DATA FOR THE TASK START
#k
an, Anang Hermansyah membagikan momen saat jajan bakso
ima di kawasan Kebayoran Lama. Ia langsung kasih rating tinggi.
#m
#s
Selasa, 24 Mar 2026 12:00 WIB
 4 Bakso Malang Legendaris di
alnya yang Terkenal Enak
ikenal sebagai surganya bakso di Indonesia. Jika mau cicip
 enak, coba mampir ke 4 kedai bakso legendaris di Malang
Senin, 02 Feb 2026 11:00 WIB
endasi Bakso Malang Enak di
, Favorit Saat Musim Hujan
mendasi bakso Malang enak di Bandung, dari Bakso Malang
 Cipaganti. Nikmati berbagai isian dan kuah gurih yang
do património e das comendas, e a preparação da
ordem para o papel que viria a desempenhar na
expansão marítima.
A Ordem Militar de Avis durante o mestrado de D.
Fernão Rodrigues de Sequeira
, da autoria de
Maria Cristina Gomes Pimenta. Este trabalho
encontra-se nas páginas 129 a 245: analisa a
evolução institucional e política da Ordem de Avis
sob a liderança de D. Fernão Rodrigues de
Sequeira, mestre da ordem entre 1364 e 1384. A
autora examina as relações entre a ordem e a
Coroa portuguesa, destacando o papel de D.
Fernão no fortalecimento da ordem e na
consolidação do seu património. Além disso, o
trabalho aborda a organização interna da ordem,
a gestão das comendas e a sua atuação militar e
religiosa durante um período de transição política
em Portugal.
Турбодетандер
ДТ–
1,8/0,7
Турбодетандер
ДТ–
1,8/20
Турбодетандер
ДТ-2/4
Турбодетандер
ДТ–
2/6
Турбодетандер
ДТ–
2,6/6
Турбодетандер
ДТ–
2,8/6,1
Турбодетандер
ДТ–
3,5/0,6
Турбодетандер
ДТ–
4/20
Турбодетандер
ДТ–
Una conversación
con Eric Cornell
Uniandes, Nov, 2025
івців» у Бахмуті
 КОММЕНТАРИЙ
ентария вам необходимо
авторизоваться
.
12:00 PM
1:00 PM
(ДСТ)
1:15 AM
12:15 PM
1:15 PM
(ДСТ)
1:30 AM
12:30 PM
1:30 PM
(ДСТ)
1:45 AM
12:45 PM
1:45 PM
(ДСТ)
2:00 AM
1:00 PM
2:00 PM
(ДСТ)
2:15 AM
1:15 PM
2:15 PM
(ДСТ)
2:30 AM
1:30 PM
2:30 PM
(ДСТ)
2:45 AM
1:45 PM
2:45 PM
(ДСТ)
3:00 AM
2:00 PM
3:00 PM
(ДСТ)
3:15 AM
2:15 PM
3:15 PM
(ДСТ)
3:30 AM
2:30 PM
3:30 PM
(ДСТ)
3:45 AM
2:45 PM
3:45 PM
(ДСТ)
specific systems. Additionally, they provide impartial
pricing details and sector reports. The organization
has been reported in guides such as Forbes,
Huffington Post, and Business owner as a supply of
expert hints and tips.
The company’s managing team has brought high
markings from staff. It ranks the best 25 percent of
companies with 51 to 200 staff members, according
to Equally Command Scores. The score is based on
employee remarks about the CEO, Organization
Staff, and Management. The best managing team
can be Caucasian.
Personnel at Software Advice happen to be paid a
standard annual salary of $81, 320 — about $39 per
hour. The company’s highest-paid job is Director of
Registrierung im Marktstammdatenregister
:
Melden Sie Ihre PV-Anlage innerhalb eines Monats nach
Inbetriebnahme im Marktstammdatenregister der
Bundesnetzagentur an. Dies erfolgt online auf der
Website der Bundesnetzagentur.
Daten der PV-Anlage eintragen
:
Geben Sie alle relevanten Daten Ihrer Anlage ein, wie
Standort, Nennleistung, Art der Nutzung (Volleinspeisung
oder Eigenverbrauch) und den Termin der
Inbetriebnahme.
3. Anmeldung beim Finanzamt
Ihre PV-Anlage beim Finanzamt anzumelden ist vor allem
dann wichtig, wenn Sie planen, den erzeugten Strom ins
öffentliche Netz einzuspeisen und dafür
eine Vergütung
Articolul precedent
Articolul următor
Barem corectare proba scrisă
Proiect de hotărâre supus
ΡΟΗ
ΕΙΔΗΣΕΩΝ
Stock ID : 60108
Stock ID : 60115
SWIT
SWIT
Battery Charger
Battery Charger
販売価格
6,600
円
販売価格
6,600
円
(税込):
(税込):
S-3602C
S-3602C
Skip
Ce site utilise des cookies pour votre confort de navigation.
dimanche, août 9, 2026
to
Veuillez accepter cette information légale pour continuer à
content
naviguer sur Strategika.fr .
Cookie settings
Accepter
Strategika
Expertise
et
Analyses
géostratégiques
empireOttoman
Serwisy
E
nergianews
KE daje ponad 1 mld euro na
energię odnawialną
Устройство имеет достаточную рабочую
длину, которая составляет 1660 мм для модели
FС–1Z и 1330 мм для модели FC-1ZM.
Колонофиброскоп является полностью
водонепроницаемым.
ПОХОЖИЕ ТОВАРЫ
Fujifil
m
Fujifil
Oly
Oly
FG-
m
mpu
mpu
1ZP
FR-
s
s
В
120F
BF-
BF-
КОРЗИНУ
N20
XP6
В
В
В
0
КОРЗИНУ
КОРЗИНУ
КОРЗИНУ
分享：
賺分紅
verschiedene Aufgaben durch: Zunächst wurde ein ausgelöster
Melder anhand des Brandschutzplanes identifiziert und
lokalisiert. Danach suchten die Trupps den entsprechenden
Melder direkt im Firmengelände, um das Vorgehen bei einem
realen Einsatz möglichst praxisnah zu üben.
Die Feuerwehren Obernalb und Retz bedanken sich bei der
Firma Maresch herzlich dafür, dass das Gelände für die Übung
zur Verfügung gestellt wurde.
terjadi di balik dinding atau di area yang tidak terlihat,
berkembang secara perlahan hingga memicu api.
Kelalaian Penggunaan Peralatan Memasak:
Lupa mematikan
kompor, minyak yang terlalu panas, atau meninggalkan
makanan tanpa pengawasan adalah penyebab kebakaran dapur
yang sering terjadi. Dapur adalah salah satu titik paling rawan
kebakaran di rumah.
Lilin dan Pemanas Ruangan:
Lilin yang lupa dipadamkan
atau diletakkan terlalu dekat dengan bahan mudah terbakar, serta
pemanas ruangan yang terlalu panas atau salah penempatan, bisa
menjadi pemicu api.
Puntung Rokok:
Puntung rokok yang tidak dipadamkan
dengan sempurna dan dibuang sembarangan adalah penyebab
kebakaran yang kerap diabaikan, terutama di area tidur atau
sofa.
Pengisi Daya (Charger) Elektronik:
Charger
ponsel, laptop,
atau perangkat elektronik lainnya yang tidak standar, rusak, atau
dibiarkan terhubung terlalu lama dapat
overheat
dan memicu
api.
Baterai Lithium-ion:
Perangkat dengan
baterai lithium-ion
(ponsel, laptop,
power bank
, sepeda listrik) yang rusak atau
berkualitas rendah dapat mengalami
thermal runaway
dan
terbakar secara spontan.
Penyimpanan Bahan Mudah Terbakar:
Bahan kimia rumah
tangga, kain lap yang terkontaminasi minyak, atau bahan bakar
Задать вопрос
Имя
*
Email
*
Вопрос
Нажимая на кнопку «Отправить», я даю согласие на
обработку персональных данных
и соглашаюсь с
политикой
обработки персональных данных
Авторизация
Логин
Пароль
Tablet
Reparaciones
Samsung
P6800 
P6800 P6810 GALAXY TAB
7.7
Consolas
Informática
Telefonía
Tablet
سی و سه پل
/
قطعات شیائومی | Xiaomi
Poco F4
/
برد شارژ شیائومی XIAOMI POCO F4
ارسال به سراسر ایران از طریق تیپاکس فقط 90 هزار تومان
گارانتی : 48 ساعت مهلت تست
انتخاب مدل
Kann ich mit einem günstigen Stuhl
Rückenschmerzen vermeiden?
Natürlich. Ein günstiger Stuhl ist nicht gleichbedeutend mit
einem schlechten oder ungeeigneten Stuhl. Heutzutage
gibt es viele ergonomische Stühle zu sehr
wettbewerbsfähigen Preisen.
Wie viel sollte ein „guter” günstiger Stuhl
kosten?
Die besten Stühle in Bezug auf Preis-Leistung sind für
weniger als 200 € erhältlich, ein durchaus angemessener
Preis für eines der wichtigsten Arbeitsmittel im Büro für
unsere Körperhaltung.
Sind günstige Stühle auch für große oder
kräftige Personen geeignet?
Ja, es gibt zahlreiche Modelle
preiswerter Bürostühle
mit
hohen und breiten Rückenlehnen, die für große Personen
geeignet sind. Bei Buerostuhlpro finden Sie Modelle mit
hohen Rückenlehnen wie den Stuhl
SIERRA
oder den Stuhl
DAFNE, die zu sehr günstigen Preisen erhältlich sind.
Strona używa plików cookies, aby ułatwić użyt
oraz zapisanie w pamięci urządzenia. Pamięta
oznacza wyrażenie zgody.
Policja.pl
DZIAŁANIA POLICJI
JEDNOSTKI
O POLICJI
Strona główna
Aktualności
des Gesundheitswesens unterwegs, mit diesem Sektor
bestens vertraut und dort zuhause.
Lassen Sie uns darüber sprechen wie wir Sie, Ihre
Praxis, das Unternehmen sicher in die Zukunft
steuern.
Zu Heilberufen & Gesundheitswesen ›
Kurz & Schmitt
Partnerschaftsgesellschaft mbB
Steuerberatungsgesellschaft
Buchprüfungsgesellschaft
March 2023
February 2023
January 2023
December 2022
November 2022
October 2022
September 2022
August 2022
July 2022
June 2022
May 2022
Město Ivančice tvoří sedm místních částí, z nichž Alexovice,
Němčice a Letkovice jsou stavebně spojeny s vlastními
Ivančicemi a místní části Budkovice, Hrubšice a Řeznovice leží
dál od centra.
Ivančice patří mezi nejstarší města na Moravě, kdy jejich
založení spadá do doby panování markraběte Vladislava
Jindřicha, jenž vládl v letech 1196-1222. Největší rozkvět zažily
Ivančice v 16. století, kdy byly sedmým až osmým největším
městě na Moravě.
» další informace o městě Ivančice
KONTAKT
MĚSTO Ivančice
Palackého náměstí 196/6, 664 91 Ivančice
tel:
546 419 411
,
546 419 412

DATA FOR THE TASK END
_WHAT TO WORK ON_
Take the lines above from the one containing "makanan tanpa pengawasan" to the one containing "pemanas ruangan yang" and retype them exactly, both ends included, with nothing added.

_EXERCISE OUTPUT_
makanan tanpa pengawasan adalah penyebab kebakaran dapur
yang sering terjadi. Dapur adalah salah satu titik paling rawan
kebakaran di rumah.
Lilin dan Pemanas Ruangan:
Lilin yang lupa dipadamkan
atau diletakkan terlalu dekat dengan bahan mudah terbakar, serta
pemanas ruangan yang terlalu panas atau salah penempatan, bisa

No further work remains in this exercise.